▶ [DIRECTIONS FOR THIS TASK] Check every line of the data for the string "analytics" and copy the ones that have it.

===== DATA FOR THE TASK =====

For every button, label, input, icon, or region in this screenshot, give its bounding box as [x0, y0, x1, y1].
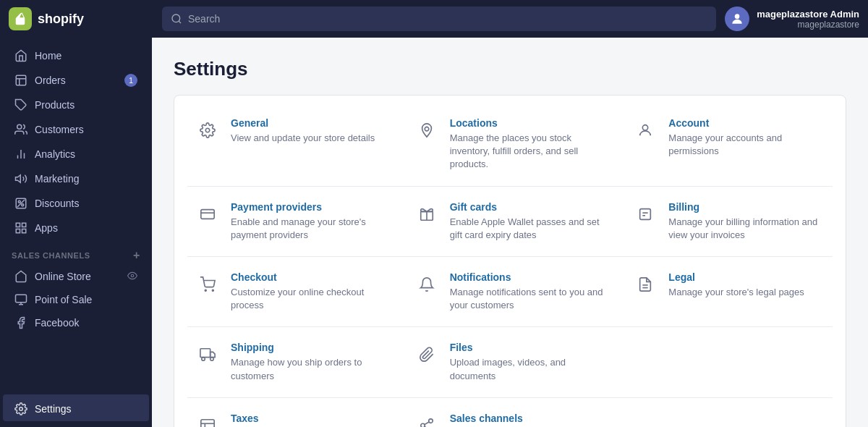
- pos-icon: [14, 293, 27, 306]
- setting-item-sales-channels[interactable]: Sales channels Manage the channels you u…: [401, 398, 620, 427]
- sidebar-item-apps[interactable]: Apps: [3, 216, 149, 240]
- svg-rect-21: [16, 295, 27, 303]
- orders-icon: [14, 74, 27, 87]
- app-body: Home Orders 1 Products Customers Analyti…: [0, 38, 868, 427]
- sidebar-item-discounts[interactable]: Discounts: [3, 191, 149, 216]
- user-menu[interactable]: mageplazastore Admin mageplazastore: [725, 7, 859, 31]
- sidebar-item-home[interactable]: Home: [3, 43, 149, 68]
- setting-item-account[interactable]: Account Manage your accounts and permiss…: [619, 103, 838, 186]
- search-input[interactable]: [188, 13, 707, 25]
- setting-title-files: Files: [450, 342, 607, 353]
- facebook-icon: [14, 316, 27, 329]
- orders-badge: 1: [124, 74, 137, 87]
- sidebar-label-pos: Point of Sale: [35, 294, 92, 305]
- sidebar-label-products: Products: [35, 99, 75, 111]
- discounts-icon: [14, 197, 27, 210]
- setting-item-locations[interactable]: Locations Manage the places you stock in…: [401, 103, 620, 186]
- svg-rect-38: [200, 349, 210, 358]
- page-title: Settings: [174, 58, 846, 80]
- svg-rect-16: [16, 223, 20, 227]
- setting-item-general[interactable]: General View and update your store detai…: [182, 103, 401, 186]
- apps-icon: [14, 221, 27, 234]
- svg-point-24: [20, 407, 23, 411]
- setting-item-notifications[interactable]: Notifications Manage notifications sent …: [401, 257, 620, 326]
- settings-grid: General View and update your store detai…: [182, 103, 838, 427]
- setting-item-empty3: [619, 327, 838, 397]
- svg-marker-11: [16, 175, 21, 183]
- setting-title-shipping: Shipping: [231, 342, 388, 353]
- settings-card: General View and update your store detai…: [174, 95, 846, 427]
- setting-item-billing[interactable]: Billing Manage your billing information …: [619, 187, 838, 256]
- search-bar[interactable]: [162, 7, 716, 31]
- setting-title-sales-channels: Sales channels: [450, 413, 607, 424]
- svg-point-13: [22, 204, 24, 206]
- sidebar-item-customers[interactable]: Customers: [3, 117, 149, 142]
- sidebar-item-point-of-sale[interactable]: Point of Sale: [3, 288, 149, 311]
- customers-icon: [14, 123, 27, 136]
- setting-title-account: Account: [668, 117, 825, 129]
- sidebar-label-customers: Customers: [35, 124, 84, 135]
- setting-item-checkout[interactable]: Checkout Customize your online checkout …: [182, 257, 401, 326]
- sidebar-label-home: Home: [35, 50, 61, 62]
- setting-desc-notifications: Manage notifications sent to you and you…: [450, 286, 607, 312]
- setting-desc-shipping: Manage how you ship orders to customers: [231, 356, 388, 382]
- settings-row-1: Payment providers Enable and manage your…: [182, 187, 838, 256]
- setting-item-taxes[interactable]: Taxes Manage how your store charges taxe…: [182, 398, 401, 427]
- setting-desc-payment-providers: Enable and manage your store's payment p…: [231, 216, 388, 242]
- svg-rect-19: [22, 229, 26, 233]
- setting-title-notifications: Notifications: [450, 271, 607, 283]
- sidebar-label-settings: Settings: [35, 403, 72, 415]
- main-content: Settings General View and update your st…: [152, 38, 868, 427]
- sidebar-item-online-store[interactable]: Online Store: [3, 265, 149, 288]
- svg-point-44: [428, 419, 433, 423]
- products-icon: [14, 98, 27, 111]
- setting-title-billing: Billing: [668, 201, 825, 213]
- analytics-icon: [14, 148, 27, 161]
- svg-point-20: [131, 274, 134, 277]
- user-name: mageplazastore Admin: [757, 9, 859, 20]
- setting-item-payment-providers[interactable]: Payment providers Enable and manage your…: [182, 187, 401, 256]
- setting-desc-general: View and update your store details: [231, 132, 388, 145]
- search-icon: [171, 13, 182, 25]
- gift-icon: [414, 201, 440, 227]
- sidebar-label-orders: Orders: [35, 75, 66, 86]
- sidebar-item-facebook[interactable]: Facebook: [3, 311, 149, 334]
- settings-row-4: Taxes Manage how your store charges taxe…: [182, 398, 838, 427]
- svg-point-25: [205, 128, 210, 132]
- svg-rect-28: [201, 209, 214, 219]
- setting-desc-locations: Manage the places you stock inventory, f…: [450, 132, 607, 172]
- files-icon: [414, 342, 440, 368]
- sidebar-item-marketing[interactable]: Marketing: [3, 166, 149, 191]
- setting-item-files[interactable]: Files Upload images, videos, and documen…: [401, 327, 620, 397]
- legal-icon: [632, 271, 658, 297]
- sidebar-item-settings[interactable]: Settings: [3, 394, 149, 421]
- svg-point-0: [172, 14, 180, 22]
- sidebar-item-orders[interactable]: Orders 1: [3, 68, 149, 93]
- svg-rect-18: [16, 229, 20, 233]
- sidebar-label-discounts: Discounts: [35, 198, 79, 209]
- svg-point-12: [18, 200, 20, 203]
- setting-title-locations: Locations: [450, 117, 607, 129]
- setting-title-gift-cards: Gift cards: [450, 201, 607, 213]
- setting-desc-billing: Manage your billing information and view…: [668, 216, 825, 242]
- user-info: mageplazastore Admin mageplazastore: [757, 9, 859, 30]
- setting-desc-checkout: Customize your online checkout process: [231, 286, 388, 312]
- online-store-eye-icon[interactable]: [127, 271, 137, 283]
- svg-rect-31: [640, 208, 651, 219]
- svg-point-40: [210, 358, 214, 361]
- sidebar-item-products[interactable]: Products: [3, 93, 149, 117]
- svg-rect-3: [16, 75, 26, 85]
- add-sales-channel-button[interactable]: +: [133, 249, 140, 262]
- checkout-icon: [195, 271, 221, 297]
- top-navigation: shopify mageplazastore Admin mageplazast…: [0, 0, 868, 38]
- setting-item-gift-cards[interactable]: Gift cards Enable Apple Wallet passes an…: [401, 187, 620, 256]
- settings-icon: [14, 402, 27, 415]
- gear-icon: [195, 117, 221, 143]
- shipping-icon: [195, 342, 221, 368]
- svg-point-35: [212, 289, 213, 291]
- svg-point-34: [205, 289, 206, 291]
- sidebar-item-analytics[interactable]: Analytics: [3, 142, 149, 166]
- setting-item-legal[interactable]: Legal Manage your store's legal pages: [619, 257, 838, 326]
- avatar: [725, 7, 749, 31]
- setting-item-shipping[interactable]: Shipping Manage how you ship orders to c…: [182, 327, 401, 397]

=====
===== DATA FOR THE TASK =====

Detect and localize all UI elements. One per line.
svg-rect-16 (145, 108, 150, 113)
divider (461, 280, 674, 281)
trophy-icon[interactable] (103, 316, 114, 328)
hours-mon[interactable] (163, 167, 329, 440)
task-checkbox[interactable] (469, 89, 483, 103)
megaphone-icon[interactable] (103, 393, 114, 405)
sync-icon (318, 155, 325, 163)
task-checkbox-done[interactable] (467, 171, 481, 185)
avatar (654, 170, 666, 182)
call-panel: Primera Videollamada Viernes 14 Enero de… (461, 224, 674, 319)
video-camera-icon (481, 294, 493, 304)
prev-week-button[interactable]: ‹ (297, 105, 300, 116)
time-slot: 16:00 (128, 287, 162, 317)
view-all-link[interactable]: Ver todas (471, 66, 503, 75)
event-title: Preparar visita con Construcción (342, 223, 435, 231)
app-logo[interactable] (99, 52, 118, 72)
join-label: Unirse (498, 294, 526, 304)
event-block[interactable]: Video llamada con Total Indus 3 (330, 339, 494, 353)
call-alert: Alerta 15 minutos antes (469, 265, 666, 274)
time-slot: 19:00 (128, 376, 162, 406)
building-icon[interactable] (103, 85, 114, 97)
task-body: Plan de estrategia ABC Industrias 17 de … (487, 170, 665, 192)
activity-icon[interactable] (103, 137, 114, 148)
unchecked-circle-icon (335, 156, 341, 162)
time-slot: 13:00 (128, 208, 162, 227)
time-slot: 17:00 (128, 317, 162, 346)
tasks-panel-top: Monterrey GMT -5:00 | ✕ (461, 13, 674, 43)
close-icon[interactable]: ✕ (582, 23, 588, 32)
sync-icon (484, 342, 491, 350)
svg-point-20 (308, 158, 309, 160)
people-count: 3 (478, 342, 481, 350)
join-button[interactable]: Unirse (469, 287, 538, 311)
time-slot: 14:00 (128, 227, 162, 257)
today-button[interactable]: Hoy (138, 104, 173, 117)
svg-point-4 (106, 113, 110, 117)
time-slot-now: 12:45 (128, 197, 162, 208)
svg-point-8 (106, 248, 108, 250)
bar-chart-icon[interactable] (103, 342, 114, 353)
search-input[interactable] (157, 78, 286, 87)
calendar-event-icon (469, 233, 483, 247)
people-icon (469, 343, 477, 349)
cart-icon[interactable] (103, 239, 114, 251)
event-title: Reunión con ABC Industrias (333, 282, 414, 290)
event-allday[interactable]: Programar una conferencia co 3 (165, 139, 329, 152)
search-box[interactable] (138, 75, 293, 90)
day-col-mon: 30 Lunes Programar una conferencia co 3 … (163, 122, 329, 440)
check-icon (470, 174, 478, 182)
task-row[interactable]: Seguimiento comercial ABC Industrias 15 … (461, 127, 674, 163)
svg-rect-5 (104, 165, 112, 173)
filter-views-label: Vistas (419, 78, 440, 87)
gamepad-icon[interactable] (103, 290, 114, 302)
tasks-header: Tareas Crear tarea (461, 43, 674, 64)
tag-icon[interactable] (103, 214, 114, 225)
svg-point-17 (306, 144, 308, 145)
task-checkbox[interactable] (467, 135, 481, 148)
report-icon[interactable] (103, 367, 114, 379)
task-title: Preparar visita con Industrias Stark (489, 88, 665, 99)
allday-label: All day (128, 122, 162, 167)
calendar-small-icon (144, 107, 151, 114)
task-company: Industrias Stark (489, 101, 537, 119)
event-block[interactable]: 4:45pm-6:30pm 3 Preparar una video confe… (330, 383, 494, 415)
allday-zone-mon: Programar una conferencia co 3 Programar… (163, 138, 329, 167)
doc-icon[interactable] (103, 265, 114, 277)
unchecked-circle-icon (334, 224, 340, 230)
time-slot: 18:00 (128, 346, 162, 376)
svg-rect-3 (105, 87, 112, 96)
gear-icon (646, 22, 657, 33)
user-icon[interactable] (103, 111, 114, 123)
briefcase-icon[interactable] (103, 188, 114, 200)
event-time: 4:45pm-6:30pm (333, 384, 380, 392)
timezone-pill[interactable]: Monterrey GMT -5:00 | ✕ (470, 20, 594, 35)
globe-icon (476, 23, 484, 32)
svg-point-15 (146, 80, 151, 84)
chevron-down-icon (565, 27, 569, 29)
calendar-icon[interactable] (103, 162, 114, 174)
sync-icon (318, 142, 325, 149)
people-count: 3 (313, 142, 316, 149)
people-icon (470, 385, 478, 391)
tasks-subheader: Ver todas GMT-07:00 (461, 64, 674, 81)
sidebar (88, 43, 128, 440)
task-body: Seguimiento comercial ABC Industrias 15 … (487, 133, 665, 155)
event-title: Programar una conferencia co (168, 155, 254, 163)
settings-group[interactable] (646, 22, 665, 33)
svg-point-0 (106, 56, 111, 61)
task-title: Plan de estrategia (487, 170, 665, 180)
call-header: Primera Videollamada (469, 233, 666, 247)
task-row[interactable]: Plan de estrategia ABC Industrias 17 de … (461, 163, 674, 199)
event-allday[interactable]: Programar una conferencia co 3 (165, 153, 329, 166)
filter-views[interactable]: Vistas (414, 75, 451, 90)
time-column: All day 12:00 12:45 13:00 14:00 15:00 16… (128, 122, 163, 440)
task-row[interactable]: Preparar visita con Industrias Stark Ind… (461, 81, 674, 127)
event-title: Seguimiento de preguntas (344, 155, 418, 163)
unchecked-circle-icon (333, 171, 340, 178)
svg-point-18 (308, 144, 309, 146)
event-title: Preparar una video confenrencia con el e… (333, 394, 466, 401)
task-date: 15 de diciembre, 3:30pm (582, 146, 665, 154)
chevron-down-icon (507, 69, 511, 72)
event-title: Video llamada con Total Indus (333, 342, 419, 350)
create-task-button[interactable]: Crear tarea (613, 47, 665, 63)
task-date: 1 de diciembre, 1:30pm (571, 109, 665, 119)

=====

▶ [EXPECTED ANSWER]
- analytics-icon: [14, 148, 27, 161]
- sidebar-item-analytics[interactable]: Analytics: [3, 142, 149, 166]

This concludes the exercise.